* Description of the task *
Repeat the span of the entries below that starts at the line with "Care PMS Growth Plus Value" and ends at the line with "cartridges repeatedly. However, as", nothing more. Skip the pictures.

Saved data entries
--- START ---

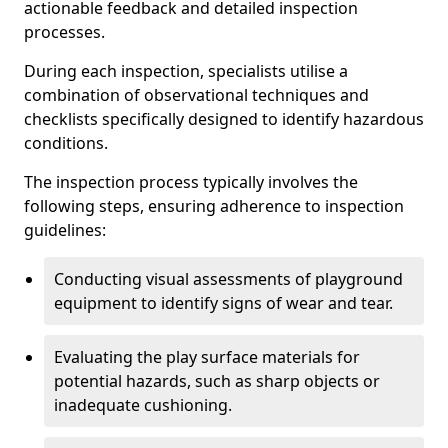
actionable feedback and detailed inspection
processes.
During each inspection, specialists utilise a
combination of observational techniques and
checklists specifically designed to identify hazardous
conditions.
The inspection process typically involves the
following steps, ensuring adherence to inspection
guidelines:
Conducting visual assessments of playground
equipment to identify signs of wear and tear.
Evaluating the play surface materials for
potential hazards, such as sharp objects or
inadequate cushioning.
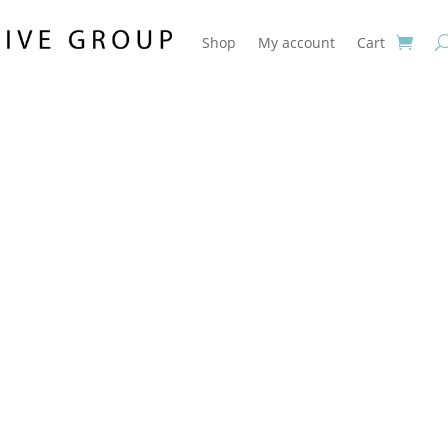
Shop
My account
Cart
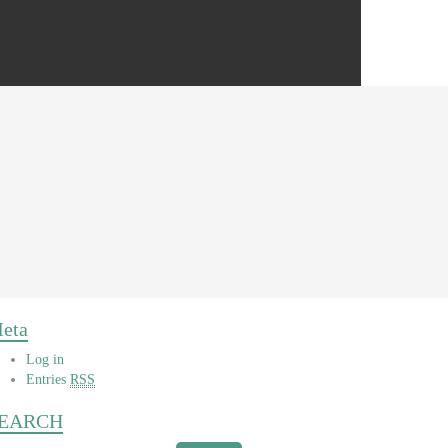
eta
Log in
Entries
RSS
EARCH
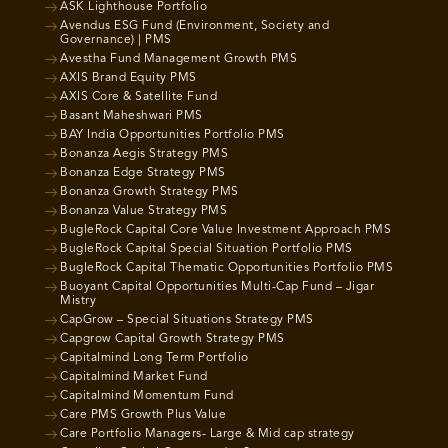
ASK Lighthouse Portfolio
Avendus ESG Fund (Environment, Society and
Governance) | PMS
Avestha Fund Management Growth PMS
AXIS Brand Equity PMS
AXIS Core & Satellite Fund
Basant Maheshwari PMS
BAY India Opportunities Portfolio PMS
Bonanza Aegis Strategy PMS
Bonanza Edge Strategy PMS
Bonanza Growth Strategy PMS
Bonanza Value Strategy PMS
BugleRock Capital Core Value Investment Approach PMS
BugleRock Capital Special Situation Portfolio PMS
BugleRock Capital Thematic Opportunities Portfolio PMS
Buoyant Capital Opportunities Multi-Cap Fund – Jigar
Mistry
CapGrow – Special Situations Strategy PMS
Capgrow Capital Growth Strategy PMS
Capitalmind Long Term Portfolio
Capitalmind Market Fund
Capitalmind Momentum Fund
Care PMS Growth Plus Value
Care Portfolio Managers- Large & Mid cap strategy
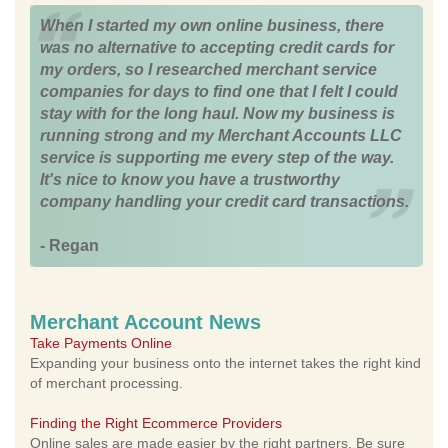
When I started my own online business, there
was no alternative to accepting credit cards for
my orders, so I researched merchant service
companies for days to find one that I felt I could
stay with for the long haul. Now my business is
running strong and my Merchant Accounts LLC
service is supporting me every step of the way.
It's nice to know you have a trustworthy
company handling your credit card transactions.
- Regan
Merchant Account News
Take Payments Online
Expanding your business onto the internet takes the right kind
of merchant processing.
Finding the Right Ecommerce Providers
Online sales are made easier by the right partners. Be sure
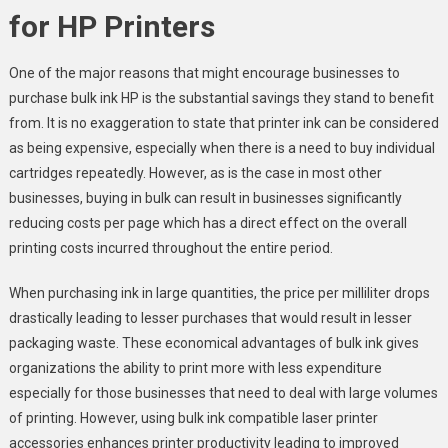
for HP Printers
One of the major reasons that might encourage businesses to
purchase bulk ink HP is the substantial savings they stand to benefit
from. It is no exaggeration to state that printer ink can be considered
as being expensive, especially when there is a need to buy individual
cartridges repeatedly. However, as is the case in most other
businesses, buying in bulk can result in businesses significantly
reducing costs per page which has a direct effect on the overall
printing costs incurred throughout the entire period.
When purchasing ink in large quantities, the price per milliliter drops
drastically leading to lesser purchases that would result in lesser
packaging waste. These economical advantages of bulk ink gives
organizations the ability to print more with less expenditure
especially for those businesses that need to deal with large volumes
of printing. However, using bulk ink compatible laser printer
accessories enhances printer productivity leading to improved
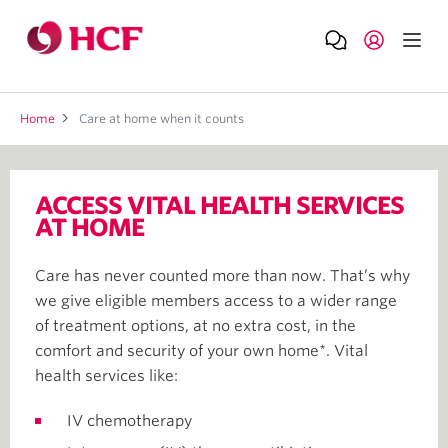
Home
Care at home when it counts
ACCESS VITAL HEALTH SERVICES
AT HOME
Care has never counted more than now. That’s why
we give eligible members access to a wider range
of treatment options, at no extra cost, in the
comfort and security of your own home*. Vital
health services like:
IV chemotherapy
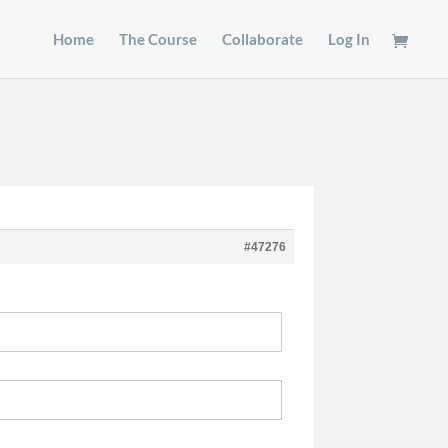
Home
The Course
Collaborate
Log In
#47276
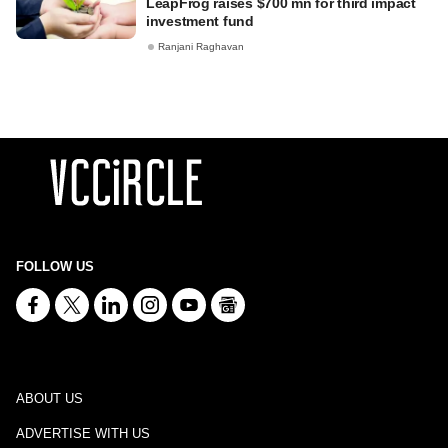
LeapFrog raises $700 mn for third impact
investment fund
Ranjani Raghavan
FOLLOW US
ABOUT US
ADVERTISE WITH US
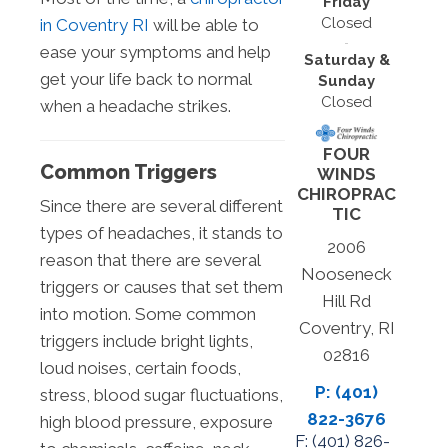
Friday
Closed
in Coventry RI
will be able to
ease your symptoms and help
Saturday &
get your life back to normal
Sunday
Closed
when a headache strikes.
FOUR
Common Triggers
WINDS
CHIROPRAC
Since there are several different
TIC
types of headaches, it stands to
2006
reason that there are several
Nooseneck
triggers or causes that set them
Hill Rd
into motion. Some common
Coventry, RI
triggers include bright lights,
02816
loud noises, certain foods,
P: (401)
stress, blood sugar fluctuations,
822-3676
high blood pressure, exposure
F: (
401) 826-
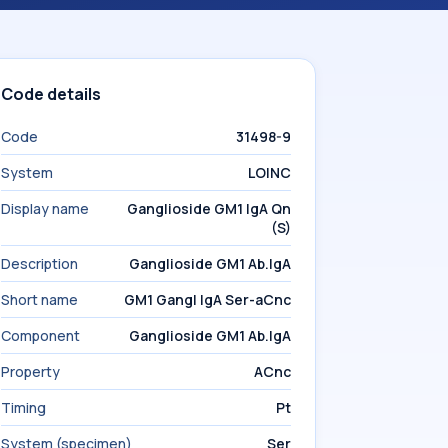
Code details
Code
31498-9
System
LOINC
Display name
Ganglioside GM1 IgA Qn
(S)
Description
Ganglioside GM1 Ab.IgA
Short name
GM1 Gangl IgA Ser-aCnc
Component
Ganglioside GM1 Ab.IgA
Property
ACnc
Timing
Pt
System (specimen)
Ser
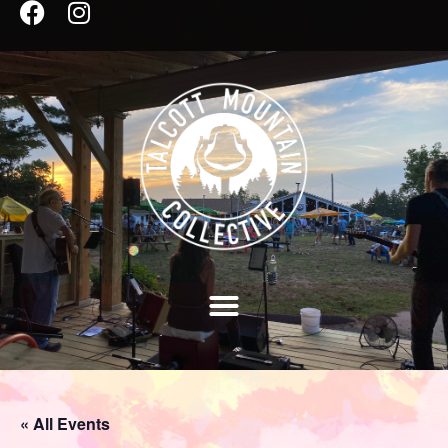
« All Events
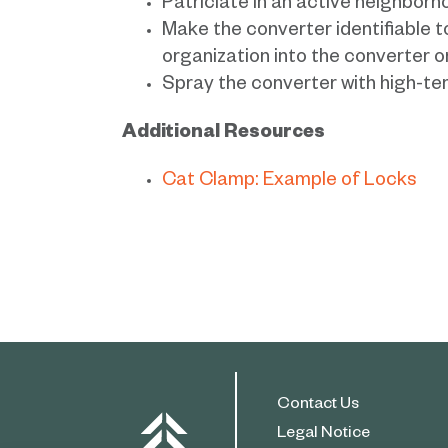
Patriciate in an active neighbo
Make the converter identifiable t
organization into the converter 
Spray the converter with high-te
Additional Resources
Cat Clamp: Example of Locks
Contact Us
Legal Notice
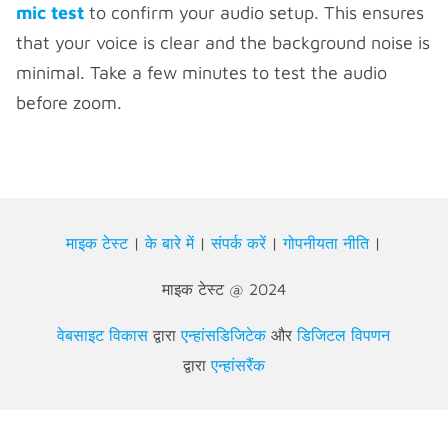
mic test
to confirm your audio setup. This ensures
that your voice is clear and the
background noise is
minimal. Take a few minutes to test the audio
before zoom.
माइक टेस्ट
|
के बारे में
|
संपर्क करें
|
गोपनीयता नीति
|
माइक टेस्ट @ 2024
वेबसाइट विकास
द्वारा
एन्हांसडिजिटेक
और
डिजिटल विपणन
द्वारा
एन्हांसरैंक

--- END ---

* Response to this task *
Care PMS Growth Plus Value
Care Portfolio Managers- Large & Mid cap strategy
When I started my own online business, there
was no alternative to accepting credit cards for
my orders, so I researched merchant service
companies for days to find one that I felt I could
stay with for the long haul. Now my business is
running strong and my Merchant Accounts LLC
service is supporting me every step of the way.
It's nice to know you have a trustworthy
company handling your credit card transactions.
- Regan
Merchant Account News
Take Payments Online
Expanding your business onto the internet takes the right kind
of merchant processing.
Finding the Right Ecommerce Providers
Online sales are made easier by the right partners. Be sure
for HP Printers
One of the major reasons that might encourage businesses to
purchase bulk ink HP is the substantial savings they stand to benefit
from. It is no exaggeration to state that printer ink can be considered
as being expensive, especially when there is a need to buy individual
cartridges repeatedly. However, as is the case in most other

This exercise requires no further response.